| > In practice, we just use a cutoff of 4cm. In other words, we extract a single feature, and apply a single nonlinear activation function to that feature to decide whether or not to activate the 'treat' signal. We've replaced all that vaunted human judgement and mental modeling of the body with a heuristic that has equivalent power to a single neuron neural network. I appreciate that there's a dearth of training data, and it varies in quality. But this is precisely the kind of thing where sufficiently powerful ML could do better than the simple heuristics we can come up with. The heterogeneity of imaging types doesn't have to be a problem. Train the model on all the data, and all the different kinds of scan, all the anatomical knowledge. Look at how LLMs are able to do stuff like write code that has comments written in pirate speak. Do you think they learned how to do that by studying a large body of code with pirate-speak comments in? No. They picked up examples of pirate speak in one context, and code in another context, and they're able to combine them together in ways that make sense. ML models looking at diagnoses with small training sets that are largely in obsolete scan formats could still, in theory, learn how to spot those diagnoses in more modern scan images, because they have learnt from other, much larger datasets how things in the newer format correlate with features in the old form. |
No one is arguing that ML can't segment and measure a structure, this is the lowest hanging fruit. ML can't diagnose an adrenocortical carcinoma (an example of a rare disease) because medicine doesn't know how to.
> In other words, we extract a single feature, and apply a single nonlinear activation function to that feature to decide whether or not to activate the 'treat' signal.

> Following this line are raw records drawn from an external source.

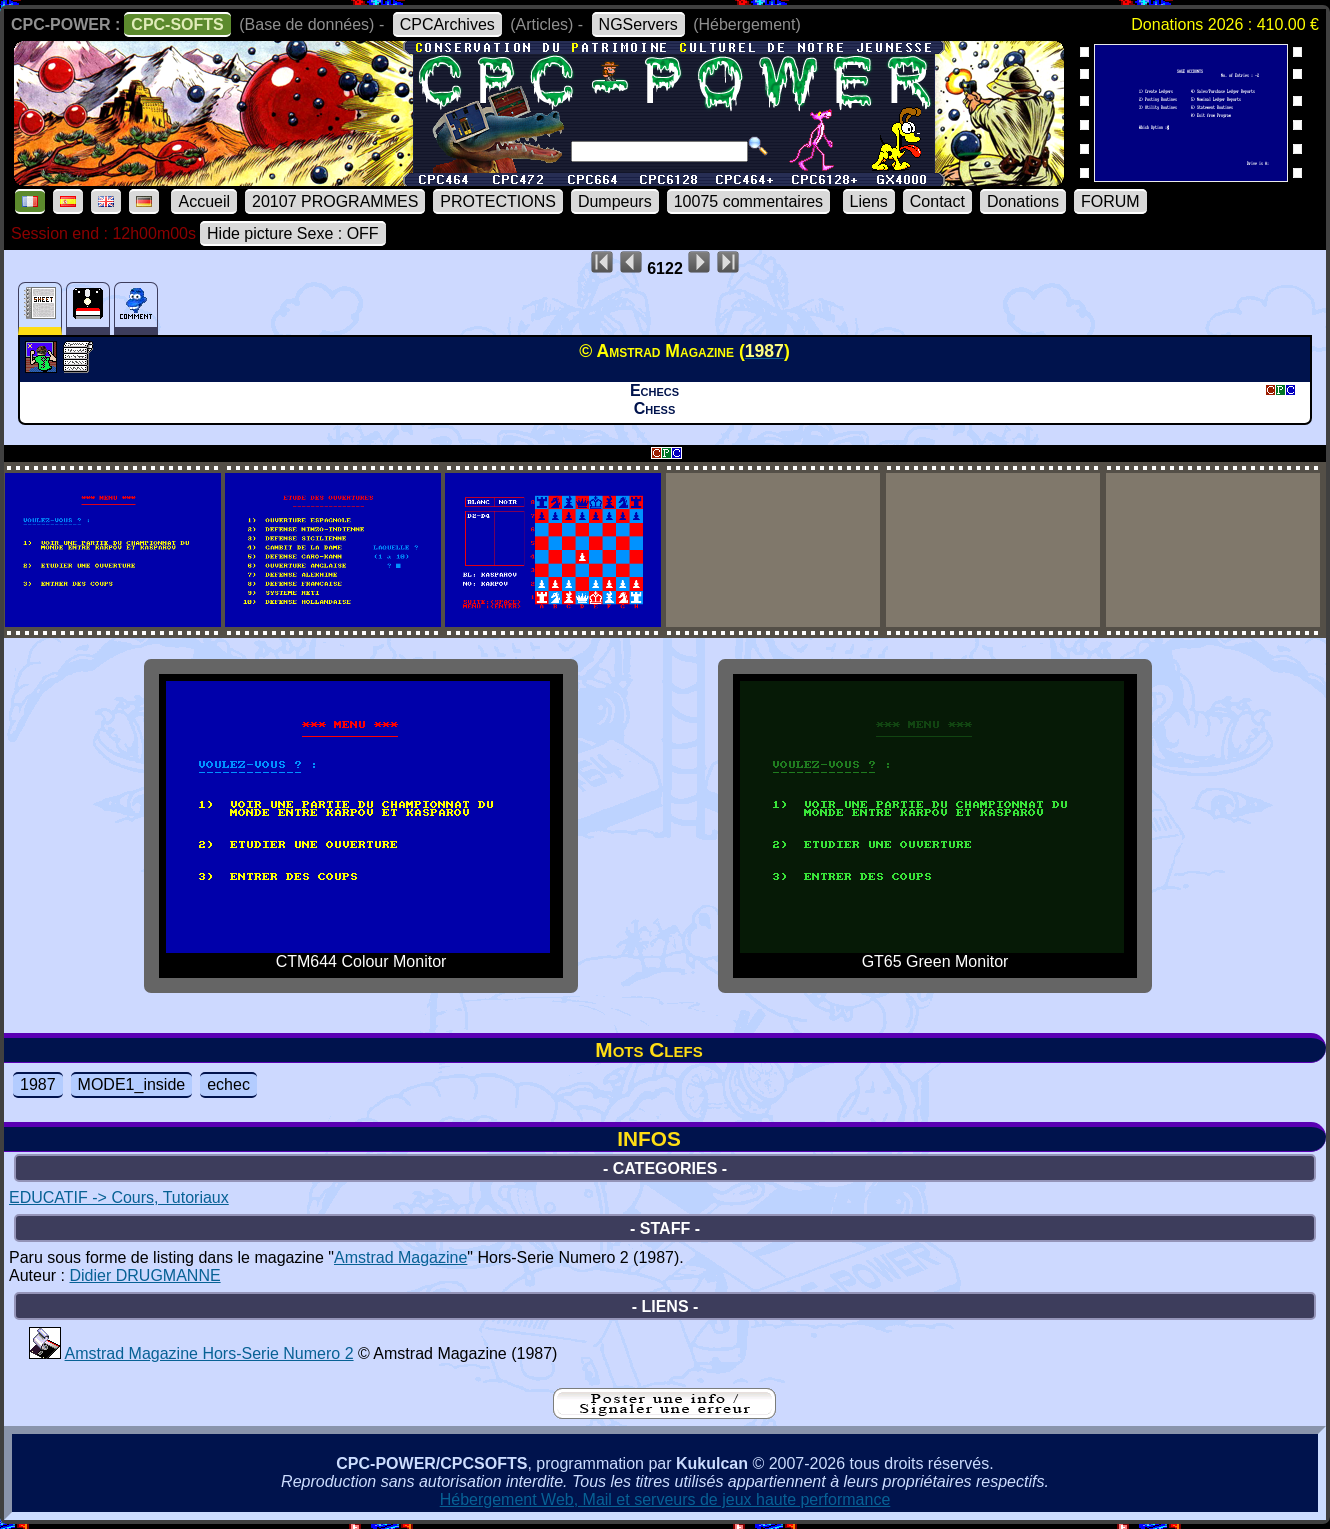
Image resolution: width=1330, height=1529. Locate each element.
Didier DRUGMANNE (144, 1275)
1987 (38, 1084)
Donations (1023, 201)
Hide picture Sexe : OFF (293, 233)
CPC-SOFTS (177, 24)
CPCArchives (447, 24)
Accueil (204, 201)
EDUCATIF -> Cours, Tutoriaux (119, 1197)
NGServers (638, 24)
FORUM (1110, 201)
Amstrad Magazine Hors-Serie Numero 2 (209, 1353)
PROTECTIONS (498, 201)
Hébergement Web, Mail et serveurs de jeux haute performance (665, 1499)
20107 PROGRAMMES (335, 201)
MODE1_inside (132, 1084)
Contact (937, 201)
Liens (869, 201)
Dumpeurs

Now do this for the > 1000 other possible diagnoses on a CT abdomen, and have it be as fast as a human with equal or better ROC curve in under 5 seconds and cheaper than the $70 a radiologist bills for this. Unless you can eliminate having someone like me read this scan a ML model to measure the adrenal glands is worth $0.
I'm aware of the literature in this space. Your proposal is not novel and has been attempted. As soon as you try doing this on more than a handful of (typically easy) diagnoses it stops working. Currently the only useful models flag normal/abnormal to triage interpretation priority.
> Look at how LLMs are able to do stuff like write code that has comments written in pirate speak.
This anecdote doesn't prove anything but we can instead look at OpenAI's own white paper for their more rigorous data on hallucination and accuracy. LLMs aren't ready for a production CRUD app let alone human life.
> ML models looking at diagnoses with small training sets that are largely in obsolete scan formats could stil
It's not obsolete. It's a completely different image type. This is akin to saying a ML model trained on black and white sketches can paint the Mona Lisa in color.
> all the anatomical knowledge.
A misunderstanding of the problem. The anatomy is easy. The pathology is updated every 1-5 years so there is no historical dataset.